On 21 December, the JPost’s Yaakov Katz reported that “IDF Chief of General Staff Lt.- Gen. Gabi Ashkenazi called the situation in Gaza “fragile and explosive.” Sources in the Southern Command told The Jerusalem Post that Hamas would likely prevent rocket fire deep into the Israeli home front, but continue targeting towns and IDF positions along the border. ‘We have no guarantee that the situation won’t deteriorate if a rocket causes a large number of casualties’, Ashkenazi said during one of his final briefings to the Knesset’s Foreign Affairs and Defense Committee. Ashkenazi also revealed that two weeks ago an advanced Russian-made Kornet anti-tank missile – one of the most sophisticated in the world – hit an Israeli Merkava tank and succeeded in penetrating its hull. As a result, the IDF has decided to deploy Battalion 9 of the 401st Armored Brigade along the Gaza border, since its tanks are equipped with the new Trophy active-protection anti-tank missile defense system … Ashkenazi said that a total of 60 Palestinian terrorists [sic] had been killed inside the Gaza Strip over the past few months in 112 Israeli attacks … Ashkenazi said the man calling the shots in Gaza was not Ismail Haniyah, the Hamas prime minister, but Ahmed Jabari, commander of Hamas’s military wing. ‘We see Hamas as the responsible party in the Gaza Strip, and therefore even if it is not Hamas that fires into Israel, the IDF’s attacks are carried out against Hamas’, said Israel’s top soldier. Although Ashkenazi told MKs that the Iron Dome counterrocket defense system would become operational in the coming year, he cautioned against exaggerated hopes regarding the coverage it provides. ‘It is not perfect’, said the IDF chief”. This report is posted here.

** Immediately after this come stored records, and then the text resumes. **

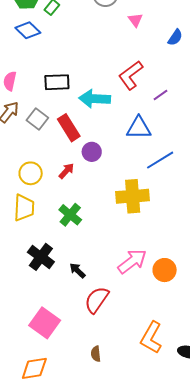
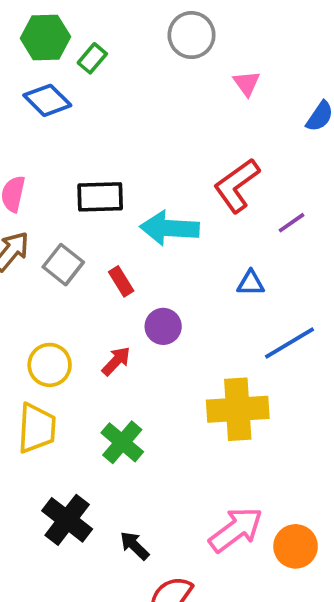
red rectangle: (69, 128) -> (121, 281), size x0.6
blue triangle: (139, 128) -> (251, 283), size x0.6

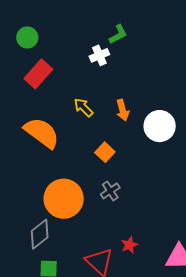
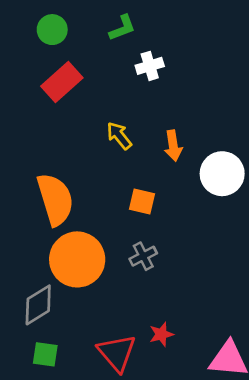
green L-shape: (118, 34) -> (122, 28), moved
orange semicircle: (42, 133) -> (55, 199), moved, turned 30
orange square: (105, 152) -> (142, 201), turned -36

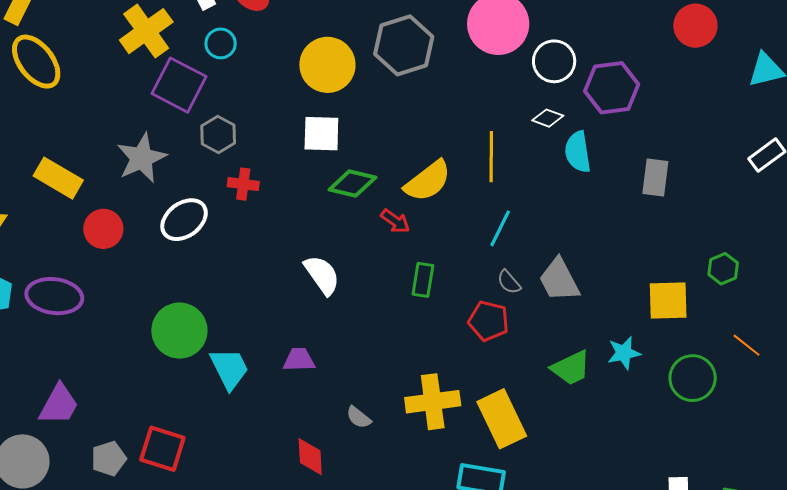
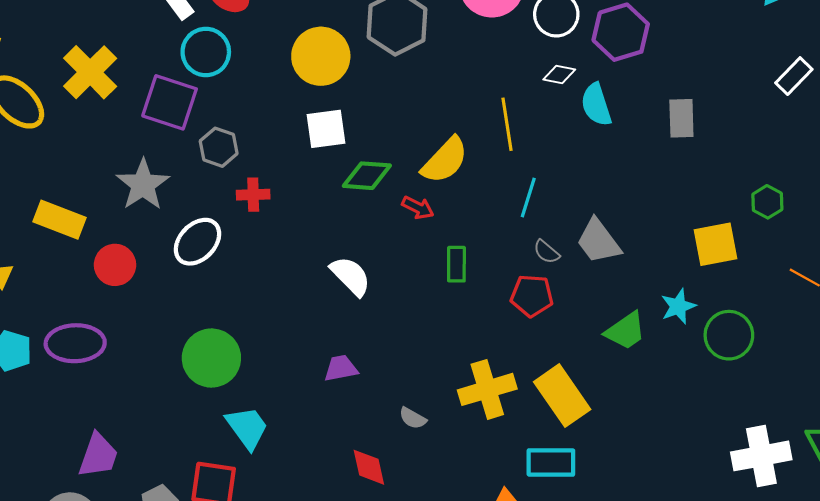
yellow cross: (146, 31) -> (90, 72), moved
cyan circle: (221, 43) -> (206, 52), size x1.5
cyan trapezoid: (229, 369) -> (247, 428), moved
green circle: (693, 378) -> (729, 335), moved

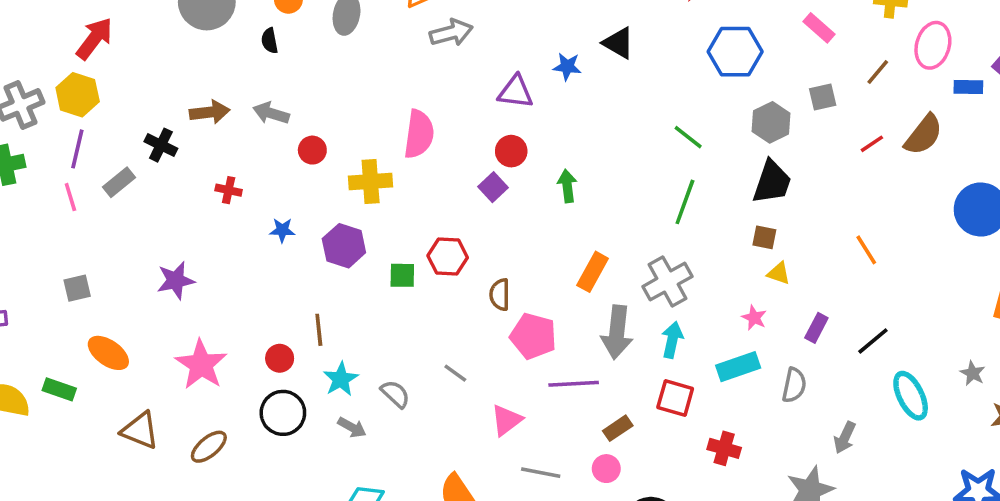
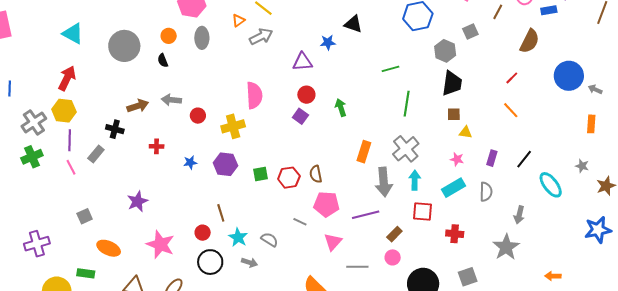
green line: (688, 137) -> (390, 69), moved, turned -42
red line: (872, 144) -> (512, 78), moved
red hexagon: (448, 257) -> (289, 178), moved
pink pentagon: (533, 336) -> (326, 204), moved

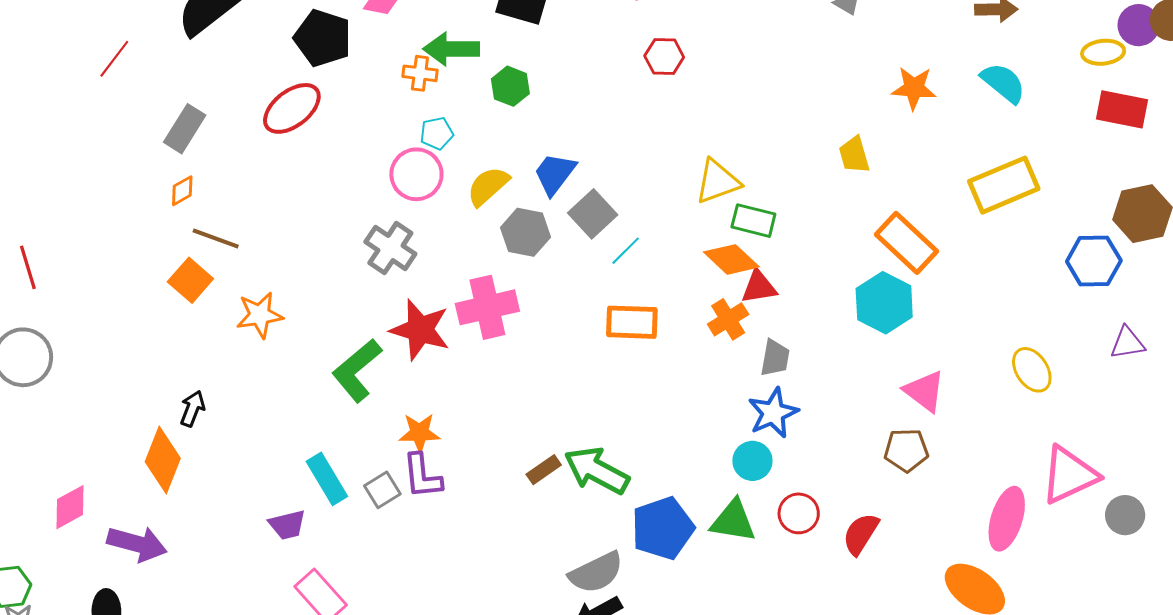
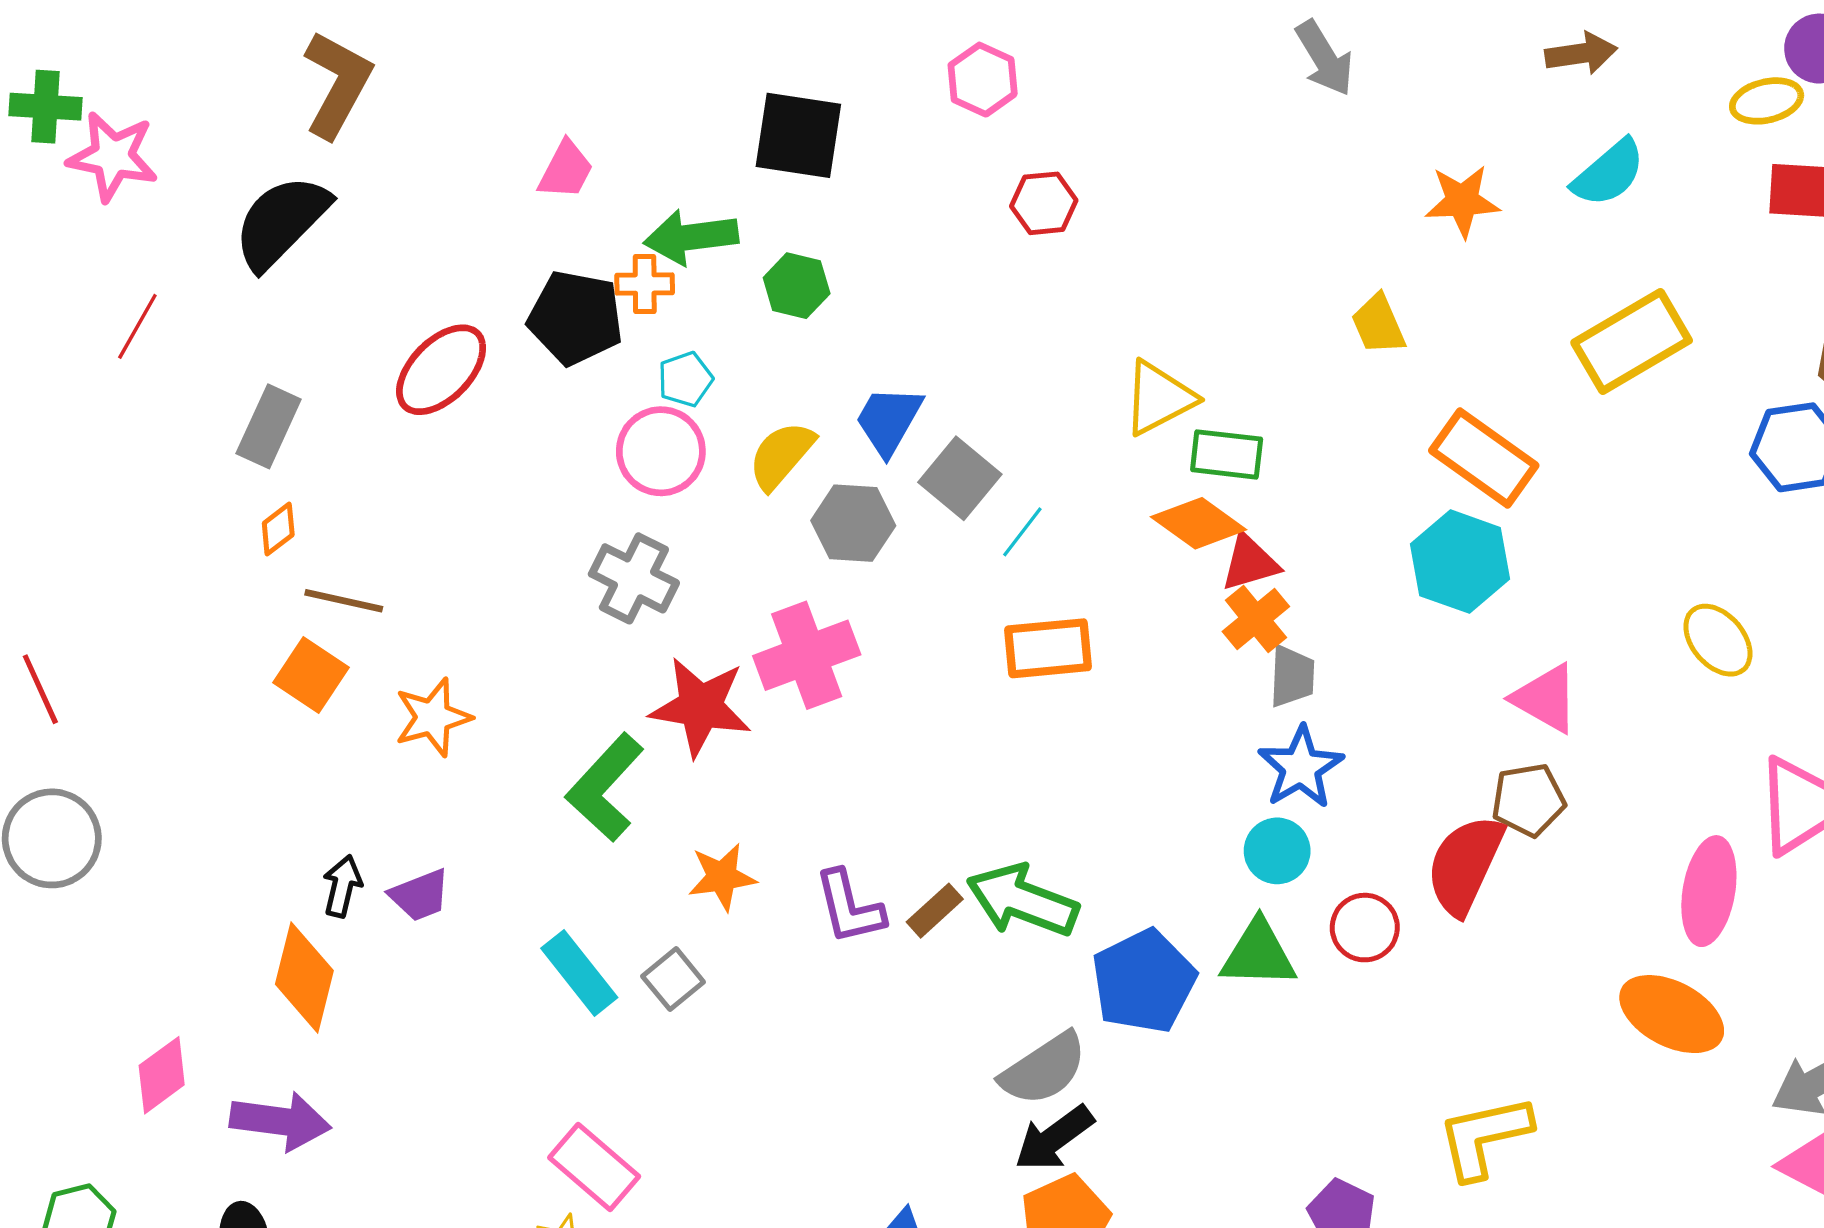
black pentagon: (323, 38) -> (576, 318), moved
cyan semicircle: (1003, 83) -> (1609, 173), turned 108
orange cross: (728, 319) -> (1256, 619), moved
purple L-shape: (422, 476) -> (849, 907), moved
purple trapezoid: (287, 525) -> (420, 895), moved
red semicircle: (861, 534) -> (1465, 865), moved, size x1.4

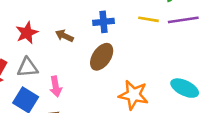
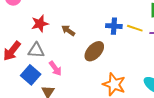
blue cross: (103, 22) -> (114, 26), moved
pink arrow: (56, 86) -> (55, 68), turned -35

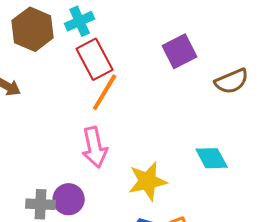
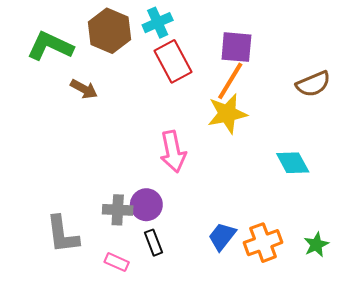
purple square: (180, 51) -> (236, 47), moved, turned 32
orange line: (105, 92) -> (230, 81), moved
yellow star: (148, 181) -> (227, 114), moved

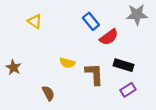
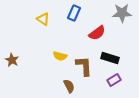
yellow triangle: (35, 21) -> (43, 19), moved
blue rectangle: (91, 21) -> (74, 13), moved, turned 63
brown semicircle: (48, 93) -> (69, 86), moved

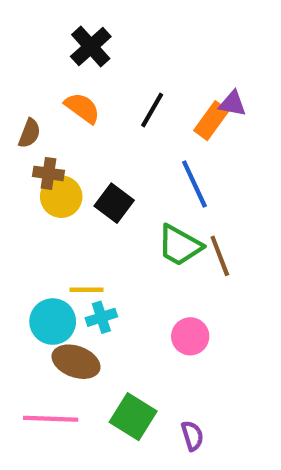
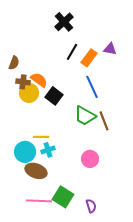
black cross: (91, 47) -> (64, 22), moved
orange semicircle: (82, 108) -> (39, 80), moved
orange rectangle: (211, 121) -> (89, 58), moved
pink line: (51, 419) -> (39, 201), moved

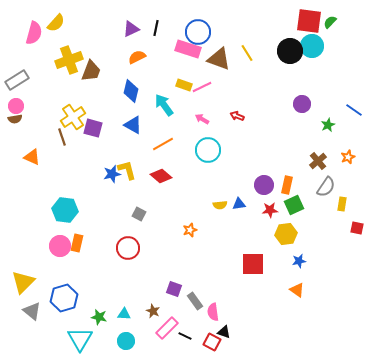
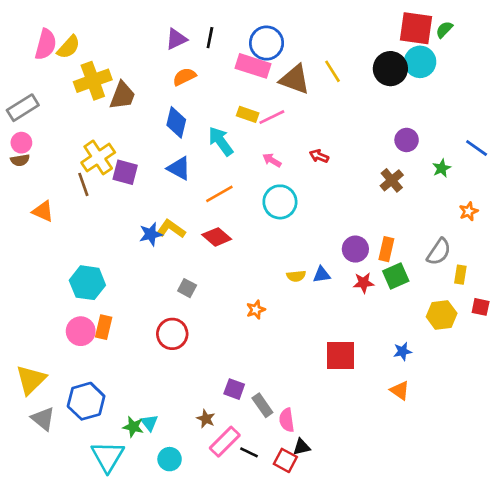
yellow semicircle: (56, 23) -> (69, 47), moved
brown cross: (318, 161) -> (392, 180), moved
yellow L-shape: (127, 170) -> (171, 229), turned -40
yellow hexagon: (286, 234) -> (442, 315), moved
cyan triangle: (124, 314) -> (149, 423), moved, turned 48
black triangle: (224, 332) -> (302, 447), turned -32

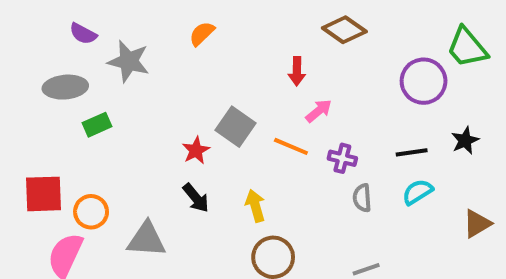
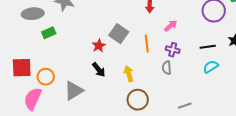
pink arrow: (319, 111) -> (171, 26), moved
orange line: (291, 146) -> (147, 44), turned 60
gray semicircle: (362, 198) -> (167, 68), moved
gray triangle: (146, 239) -> (74, 91), turned -35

Among the very first casualties on the opening day of Operation Cast Lead, two years ago today, were some 100 – 250 persons [estimates vary] at a Police graduation ceremony in Gaza City. Israel still maintains that these graduates, unarmed but in uniform, were a legitimate target — though this position appears to be in direct contradiction to principles laid out in the Fourth Geneva Conventions.

[Last year, it was not possible to commemorate the first anniversary of the launch of such ferocious destruction either properly or appropriately, because of the shocking news of an IDF operation in and around Nablus early that morning, in which three Palestinians who were suspected of shooting a Jewish settler from the nearby settlement of Shavrei Shimron were themselves summarily killed in pre-dawn raids by Israeli soldiers, as we reported at the time, here.]

This is a commemorative reposting of the Gaza Song, which we first posted last May, in the hours before the Israeli Naval assault at sea on the Freedom Flotilla, which resulted in the deaths of 9 men on board the Mavi Marmara (this large passenger ship returned to Turkey only yesterday, after detention in Israel and then extensive repairs in a “Mediterranean port”).

The Gaza Song was written and is performed by Los Angeles musician Michael Heart — he released the song in February 2009, just after Israel’s unprecedented 22-day Operation Cast Lead which broke out two years ago today [27 December 2008] and lasted 22 days, until just hours before the inauguration ceremony for U.S. President Barack Obama on 18 January 2009.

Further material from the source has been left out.